**The task**
State how many lines in the records below contain the word "layout". Nothing else is needed.

(Source data)
———

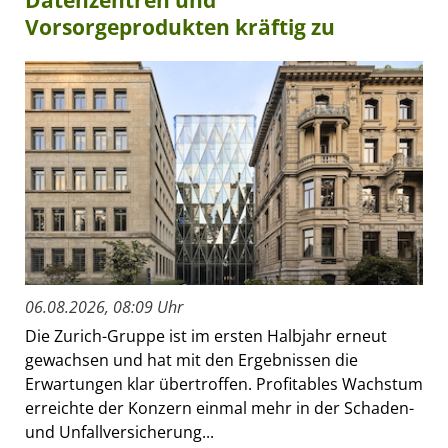
Datenzentren und
Vorsorgeprodukten kräftig zu
06.08.2026, 08:09 Uhr
Die Zurich-Gruppe ist im ersten Halbjahr erneut
gewachsen und hat mit den Ergebnissen die
Erwartungen klar übertroffen. Profitables Wachstum
erreichte der Konzern einmal mehr in der Schaden-
und Unfallversicherung...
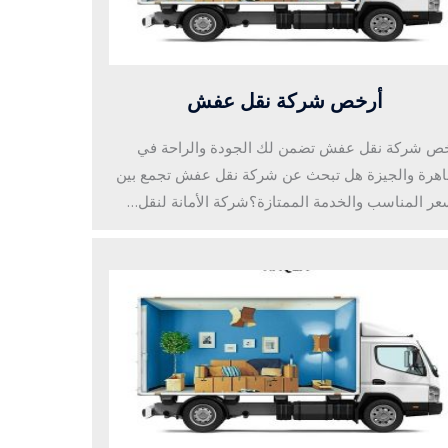
أرخص شركة نقل عفش
ص شركة نقل عفش تضمن لك الجودة والراحة في
اهرة والجيزة هل تبحث عن شركة نقل عفش تجمع بين
عر المناسب والخدمة الممتازة؟شركة الأمانة لنقل…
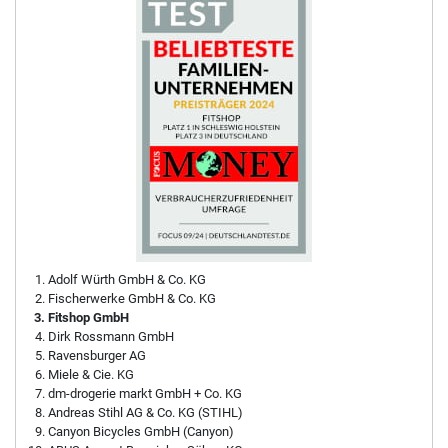
Adolf Würth GmbH & Co. KG
Fischerwerke GmbH & Co. KG
Fitshop GmbH
Dirk Rossmann GmbH
Ravensburger AG
Miele & Cie. KG
dm-drogerie markt GmbH + Co. KG
Andreas Stihl AG & Co. KG (STIHL)
Canyon Bicycles GmbH (Canyon)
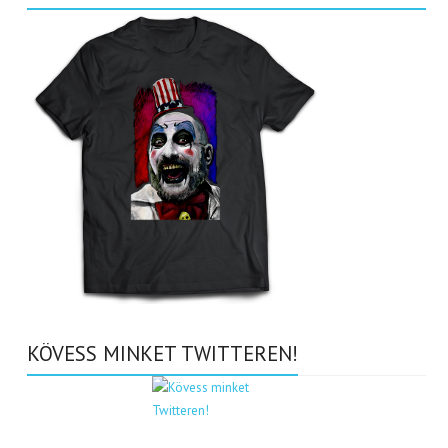
KÖVESS MINKET TWITTEREN!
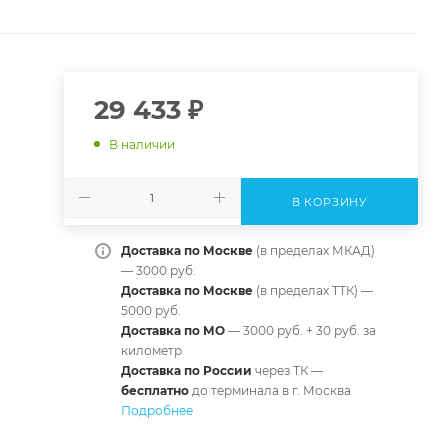
29 433
₽
В наличии
В КОРЗИНУ
Доставка по Москве
(в пределах МКАД)
— 3000 руб.
Доставка по Москве
(в пределах ТТК) —
5000 руб.
Доставка по МО
— 3000 руб. + 30 руб. за
километр
Доставка по России
через ТК —
б
есплатно
до терминала в г. Москва
Подробнее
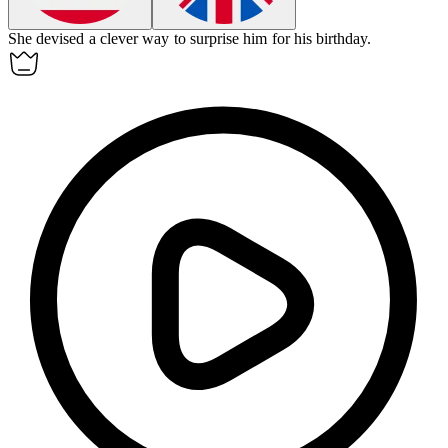
She
devised
a clever way to surprise him for his birthday.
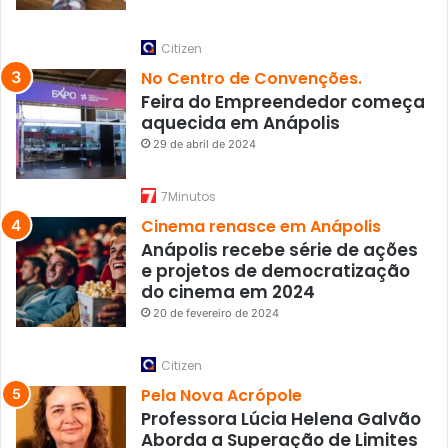
Citizen
No Centro de Convenções.
Feira do Empreendedor começa
aquecida em Anápolis
29 de abril de 2024
7Minutos
Cinema renasce em Anápolis
Anápolis recebe série de ações
e projetos de democratização
do cinema em 2024
20 de fevereiro de 2024
Citizen
Pela Nova Acrópole
Professora Lúcia Helena Galvão
Aborda a Superação de Limites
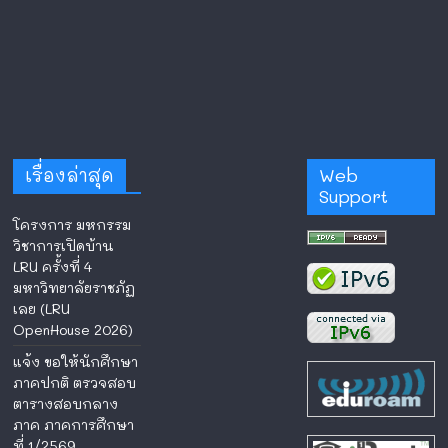
เรื่องล่าสุด
Web
Support
โครงการ มหกรรม
วิชาการเปิดบ้าน
LRU ครั้งที่ 4
มหาวิทยาลัยราชภัฏ
เลย (LRU
OpenHouse 2026)
แจ้ง ขอให้นักศึกษา
ภาคปกติ ตรวจสอบ
ตารางสอบกลาง
ภาค ภาคการศึกษา
ที่ 1/2569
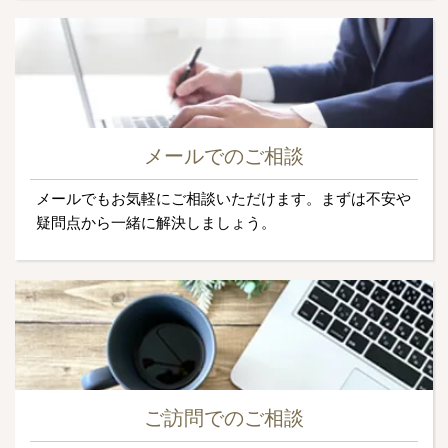
メールでのご相談
メールでもお気軽にご相談いただけます。まずは不安や
疑問点から一緒に解決しましょう。
ご訪問でのご相談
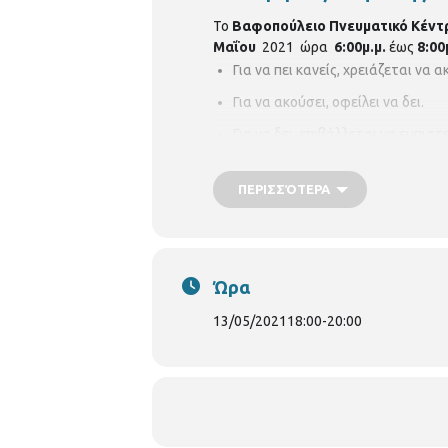
Το
Βαφοπούλειο Πνευματικό Κέν
Μαΐου
2021 ώρα
6:00μ.μ.
έως
8:00
Για να πει κανείς, χρειάζεται να α
Για να ακούσει, οφείλει να δει.
Για να δει, επιβάλλεται να εμπιστε
Ακούμε, λέμε και πλάθουμε ιστορίες.
ΠΕΡΙΣΣΌΤΕΡΑ
Πώς μαθαίνουμε να ακούμε;
Πώς χρησιμοποιούμε τη ¨νοστιμιά
Πώς μπορούμε να αφηγηθούμε μια
Ώρα
Πώς χρησιμοποιούμε το λόγο στη
13/05/2021
18:00
-
20:00
Με την Θεατροπαιδαγωγό :
Βασιλική
Να έχουμε μαζί μας :
1 φωτογραφία ή 1 εικόνα.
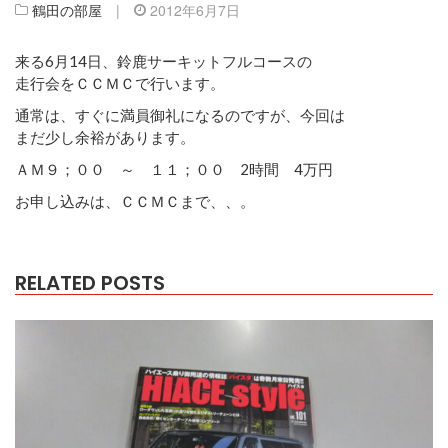
鶴田の部屋
|
2012年6月7日
来る6月14日、鈴鹿サーキットフルコースの
走行会をＣＣＭＣで行います。
通常は、すぐに満員御礼になるのですが、今回は
まだ少し余裕があります。
ＡＭ９；００ ～ １１；００ 2時間 4万円
お申し込みは、ＣＣＭＣまで、、。
RELATED POSTS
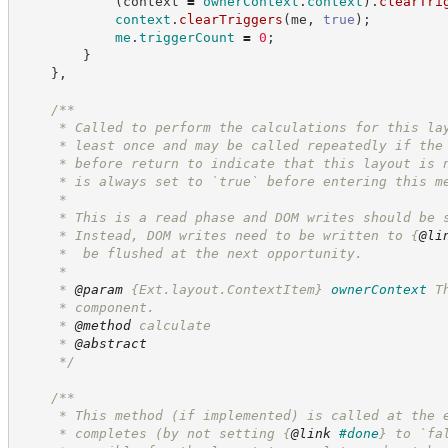
(
context 
=
ownerContext
.
context
)
.
clearTri
context
.
clearTriggers
(
me
,
true
)
;
me
.
triggerCount
=
0
;
}
}
,
/**
     * Called to perform the calculations for this la
     * least once and may be called repeatedly if the
     * before return to indicate that this layout is 
     * is always set to `true` before entering this m
     * 
     * This is a read phase and DOM writes should be 
     * Instead, DOM writes need to be written to 
{
@li
     *  be flushed at the next opportunity.
     * 
     * 
@param
{Ext.layout.ContextItem}
ownerContext
T
     * component.
     * 
@method
 calculate
     * 
@abstract
*/
/**
     * This method (if implemented) is called at the 
     * completes (by not setting 
{
@link
#done
}
 to `fa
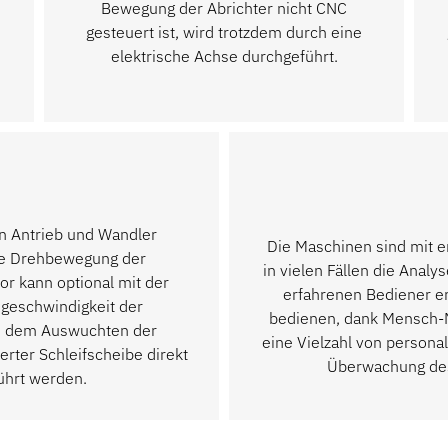
Bewegung der Abrichter nicht CNC
gesteuert ist, wird trotzdem durch eine
elektrische Achse durchgeführt.
en Antrieb und Wandler
Die Maschinen sind mit e
 die Drehbewegung der
in vielen Fällen die Anal
r kann optional mit der
erfahrenen Bediener er
geschwindigkeit der
bedienen, dank Mensch-M
nd dem Auswuchten der
eine Vielzahl von personal
rter Schleifscheibe direkt
Überwachung des
ührt werden.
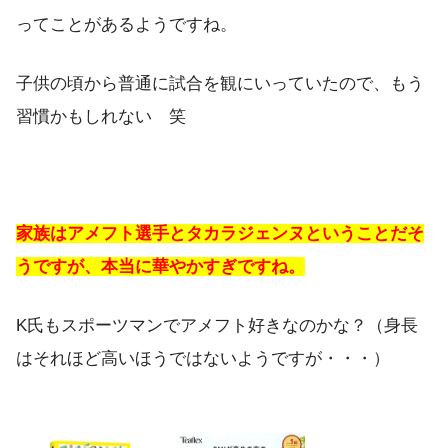
ってことがあるようですね。
子供の頃から普通に試合を観にいっていたので、もう
習慣かもしれない 笑
家族はアメフト選手とタカラジェンヌということだそ
うですが、本当に華やかすぎですね。
K氏もスポーツマンでアメフト好きなのかな？（身長
はそれほど高いほうではないようですが・・・）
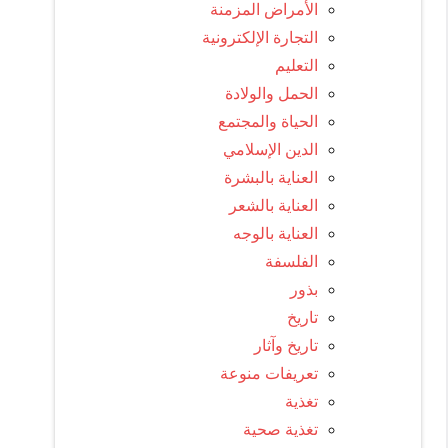
الأمراض المزمنة
التجارة الإلكترونية
التعليم
الحمل والولادة
الحياة والمجتمع
الدين الإسلامي
العناية بالبشرة
العناية بالشعر
العناية بالوجه
الفلسفة
بذور
تاريخ
تاريخ وآثار
تعريفات منوعة
تغذية
تغذية صحية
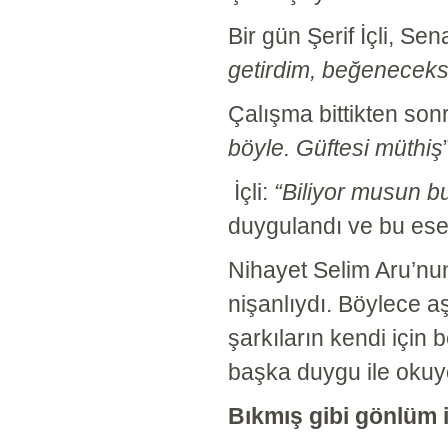
Bir gün Şerif İçli, Se
getirdim, beğeneceks
Çalışma bittikten sonr
böyle. Güftesi müthiş
İçli:
“Biliyor musun bu
duygulandı ve bu eser
Nihayet Selim Aru’nun
nişanlıydı. Böylece aş
şarkıların kendi için 
başka duygu ile okuyo
Bıkmış gibi gönlüm i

———

**Answer to the problem**
2